Dans l’exemple de la maquette de bateau solaire, j’ai accepté que l’enfant se lance dans ce projet, mais je n’ai pas respecté mes propres limites de compétences. Je ne l’ai pas aidé. Il a essayé plusieurs techniques, les semaines passaient, il a tourné en rond puis commencé à perturber d’autres groupes. Alors, nous avons discuté. Il m’a fait savoir que je ne m’investissais pas avec lui comme avec les autres. J’ai accepté la remarque comme j’ai reconnu que je ne me sentais pas capable de l’aider à réaliser son projet. Il m’a demandé si je voulais bien l’aider à contacter un homme de son village qui fabrique des petits avions. C’est ce que nous avons fait. Quelle richesse pour la classe quand cet homme est venu nous parler de sa passion et quelle joie dans le regard de l’enfant quand il nous a présenté son bateau à aube qui avançait grâce à l’énergie solaire ! Je n’ose imaginer ce qui se serait passé si j’avais puni l’enfant perturbateur au lieu de l’écouter ou si la même situation s’était appliquée à tous les enfants de la classe : conflits, démotivation, décrochage.

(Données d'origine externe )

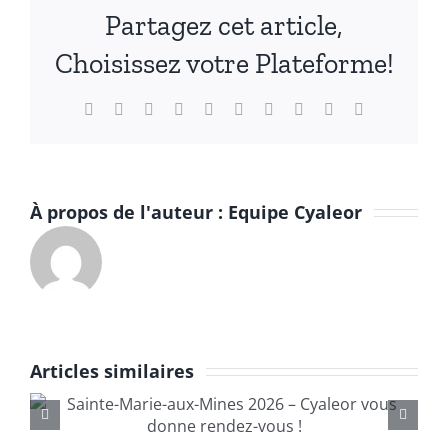
Partagez cet article,
Choisissez votre Plateforme!
Facebook
X
Reddit
LinkedIn
WhatsApp
Tumblr
Pinterest
Vk
Xing
Email
À propos de l'auteur :
Equipe Cyaleor
Articles similaires
—Bourse
InternationaleMinéraux,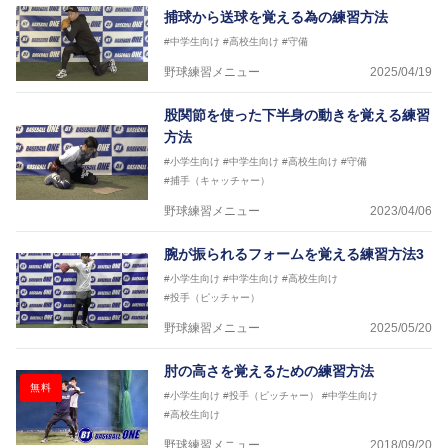
捕球から送球を覚える為の練習方法
#中学生向け
#高校生向け
#守備
野球練習メニュー
2025/04/19
股関節を使った下半身の動きを覚える練習
方法
#小学生向け
#中学生向け
#高校生向け
#守備
#捕手（キャッチャー）
野球練習メニュー
2023/04/06
腕が振られるフォームを覚える練習方法3
#小学生向け
#中学生向け
#高校生向け
#投手（ピッチャー）
野球練習メニュー
2025/05/20
肘の高さを覚えるための練習方法
無料
#小学生向け
#投手（ピッチャー）
#中学生向け
#高校生向け
野球練習メニュー
2018/09/20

Prétexte 3 : On doit tout accepter puisqu’il faut partir d’eux.
Les compétences et savoirs se construisent dans un cadre, avec des repères et des références. Une fois par semaine aussi, nous organisons en classe un cercle de parole. Tout y est sujet à discussion. Au début du cercle, celui qui le veut propose un sujet ; les sujets notés en cours de semaine sur l’affiche forum sont également repris. Les enfants votent les sujets qui vont être discutés. Un président est choisi au hasard des cartes, parmi ceux qui voudraient l’être et qui ne l’ont pas encore été. Les sujets sont discutés, des solutions sont proposées et votées. Régulièrement, des problèmes de fonctionnement de la classe, des cours ou de certains élèves sont ainsi traités au cercle de parole. Les solutions proposées deviennent alors des règles que chacun dans la classe se doit de respecter :
– plan et règles de circulation dans la classe ;
– organisation fonctionnelle de l’aide du professeur en période de travail individuel ;
– choix des matières qui seront évaluées à la fin de la période ;
– démarche pour régler un conflit entre deux personnes ;
– limites données à un enfant turbulent dans le respect de ses besoins, mais pour un meilleur respect de l’ambiance de travail pour les autres ;
– le mode d’utilisation de la bibliothèque.
En bref, c’est lors du cercle de parole que le groupe instaure les règles, limites et repères dont la classe à besoin pour fonctionner. J’ai été absente de ma classe pendant un mois. Ma remplaçante était perdue face au fonctionnement de la classe, mais soucieuse de respecter le droit à la parole des enfants. Elle n’avait jamais animé de cercle de parole et les enfants se sont rapidement rendu compte qu’elle n’avait pas les repères pour fonctionner comme d’habitude en classe. Les repères habituels se sont vite évaporés. Après quelques jours, ce fut le chaos : tout le monde parlait en même temps, les enfants faisaient ce qu’ils voulaient, la dame qui nettoie la classe était en pleurs devant le désordre… Les enfants et l’enseignante se sentaient mal dans leur peau. Elle m’a téléphoné. Je lui ai proposé, le temps de l’intérim, de proposer ce qu’elle voulait, de manière structurée et claire. Elle a eu la force d’exprimer ses choix et ses limites aux enfants. Après trois semaines, ils avaient ensemble créé un jeu pour apprendre à mieux se connaitre : ils avaient rédigé les règles, tracé et illustré le plateau de jeu, présenté le jeu à d’autres classes.
À la lecture de ces expériences, nous pouvons dire que ce fonctionnement n’est pas une technique que les enseignants et les élèves peuvent acquérir de manière immuable, mais plutôt une forme éducative à remettre en questions et à réinvestir chaque jour.